Tournament impact: For Merlier and Soudal Quick-Step, this win consolidates sprint dominance within the 2026 Tour. Three stage wins in one edition is a major haul, especially if the route now moves away from terrain suited to bunch finishes. For Kooij and Philipsen, second and third place keep them visible in the sprint hierarchy but also underline the cost of narrow margins when opportunities are running out.

Crash factor: The headline notes that crashes hit sprinters, but the supplied details do not identify riders involved or consequences. That uncertainty is important. Crashes in a Tour sprint can affect more than the day's standings: they can alter lead-out depth, confidence and availability for later stages. Until names and medical updates are confirmed, the confirmed takeaway is disruption, not a specific injury story.

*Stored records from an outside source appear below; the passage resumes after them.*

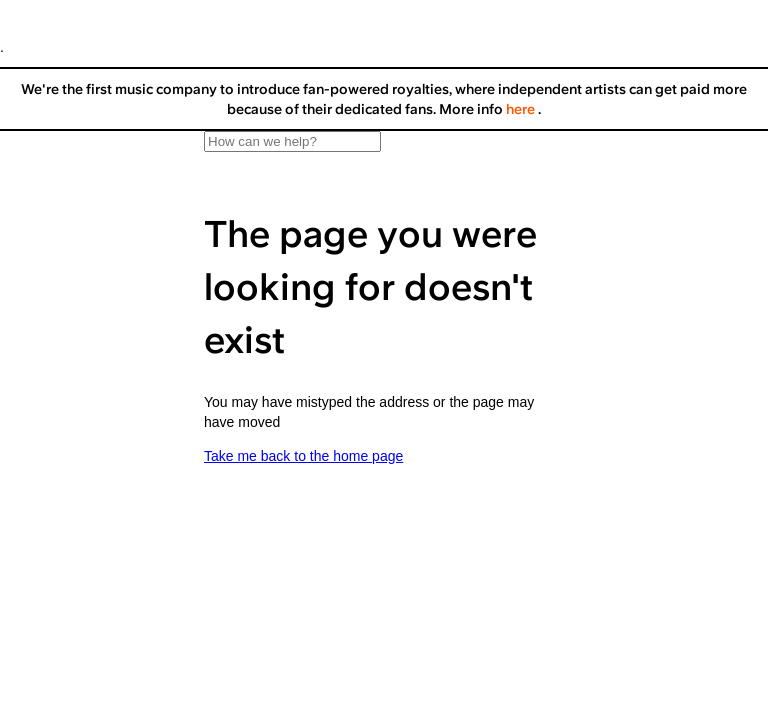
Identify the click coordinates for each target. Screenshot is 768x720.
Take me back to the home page (303, 456)
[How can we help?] (292, 141)
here (522, 109)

What to watch: If this was indeed the final sprint stage, the green-jersey and stage-win narratives may now narrow quickly. Breakaways, climbers and general classification teams are likely to take more oxygen from the race. Merlier's hat-trick gives him a clear claim as one of the defining sprinters of this Tour, while Pogacar's safe day keeps the race leadership picture unchanged.

Confidence: Confirmed by the source are Merlier's Stage 12 win, his previous 2026 Tour wins in Bordeaux and Bergerac, the podium order of Kooij and Philipsen behind him, the chaotic late attacks, and Pogacar safely retaining yellow. Details of the crashes, rider condition, time gaps and points standings still need follow-up.